我正在使用sample code provided here并已实施以下内容:
# [START import_libraries]
import argparse
import base64
import json
import time
from oauth2client.service_account import ServiceAccountCredentials
import googleapiclient.discovery
import googleapiclient as gac
# [END import_libraries]
# [START authenticating]
# Application default credentials provided by env variable
# GOOGLE_APPLICATION_CREDENTIALS
def get_speech_service(credentials):
return googleapiclient.discovery.build('speech', 'v1beta1',credentials = credentials)
def main(speech_file):
"""Transcribe the given audio file asynchronously.
Args:
speech_file: the name of the audio file.
"""
# [START construct_request]
with open(speech_file, 'rb') as speech:
# Base64 encode the binary audio file for inclusion in the request.
speech_content = base64.b64encode(speech.read())
# print speech_content
scopes = ['https://www.googleapis.com/auth/cloud-platform']
credentials = ServiceAccountCredentials.from_json_keyfile_name(
'/Users/user/Documents/google_cloud/myjson.json', scopes)
service = get_speech_service(credentials)
service_request = service.speech().asyncrecognize(
body={
'config': {
# There are a bunch of config options you can specify.

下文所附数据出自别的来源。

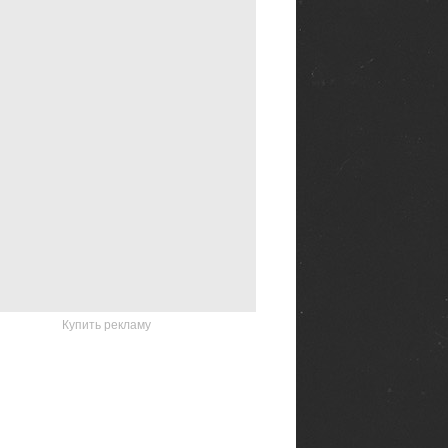
Купить рекламу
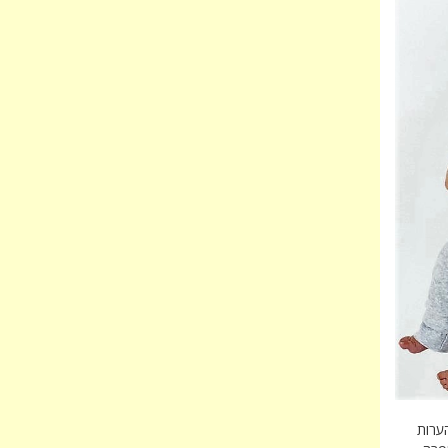
הערות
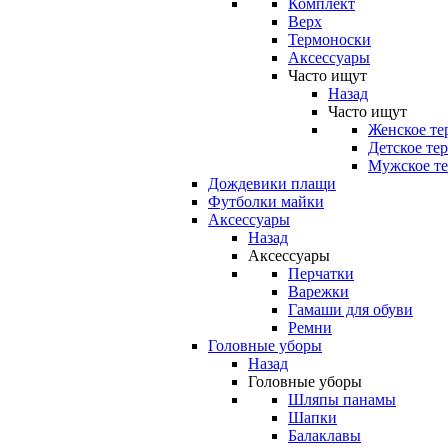
Комплект
Верх
Термоноски
Аксессуары
Часто ищут
Назад
Часто ищут
Женское те
Детское те
Мужское те
Дождевики плащи
Футболки майки
Аксессуары
Назад
Аксессуары
Перчатки
Варежки
Гамаши для обуви
Ремни
Головные уборы
Назад
Головные уборы
Шляпы панамы
Шапки
Балаклавы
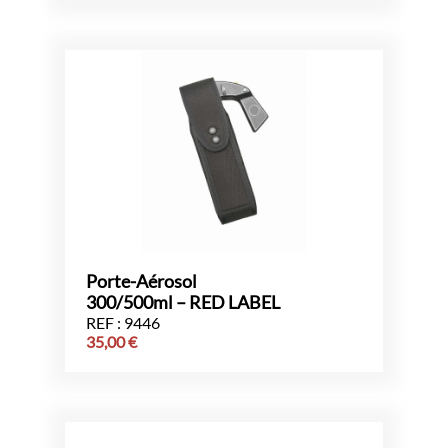
Porte-Aérosol
300/500ml – RED LABEL
REF : 9446
35,00
€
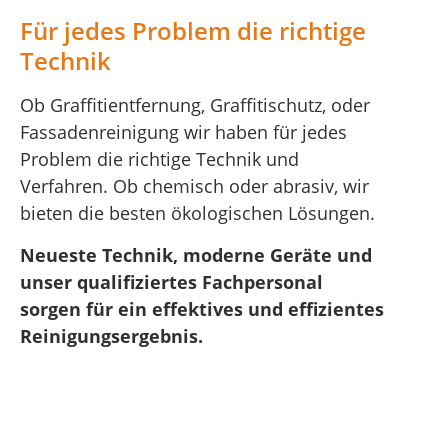
Für jedes Problem die richtige
Technik
Ob Graffitientfernung, Graffitischutz, oder
Fassadenreinigung wir haben für jedes
Problem die richtige Technik und
Verfahren. Ob chemisch oder abrasiv, wir
bieten die besten ökologischen Lösungen.
Neueste Technik, moderne Geräte und
unser qualifiziertes Fachpersonal
sorgen für ein effektives und effizientes
Reinigungsergebnis.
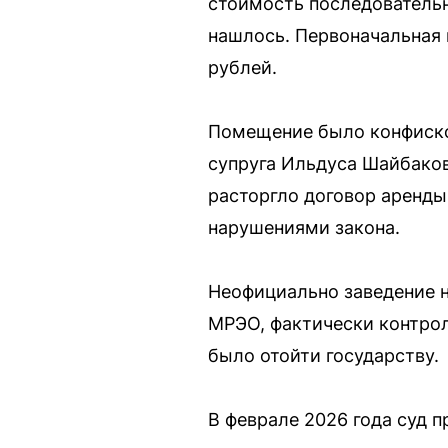
стоимость последовательно
нашлось. Первоначальная 
рублей.
Помещение было конфисков
супруга Ильдуса Шайбаков
расторгло договор аренды
нарушениями закона.
Неофициально заведение н
МРЭО, фактически контрол
было отойти государству.
В феврале 2026 года суд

See
# https://cloud.google.com/speech/reference/rest/v1beta1/RecognitionConfig for the full list.
'encoding': 'LINEAR16', # raw 16-bit signed LE samples
'sampleRate': 16000, # 16 khz
# See http://g.co/cloud/speech/docs/languages for a list of
# supported languages.
'languageCode': 'en-US', # a BCP-47 language tag
},
'audio': {
'content': speech_content.decode('UTF-8')
}
})
# [END construct_request]
# [START send_request]
response = service_request.execute()
print(json.dumps(response))
# [END send_request]
name = response['name']
# Construct a GetOperation request.
service_request = service.operations().get(name=name)
while True:
# Give the server a few seconds to process.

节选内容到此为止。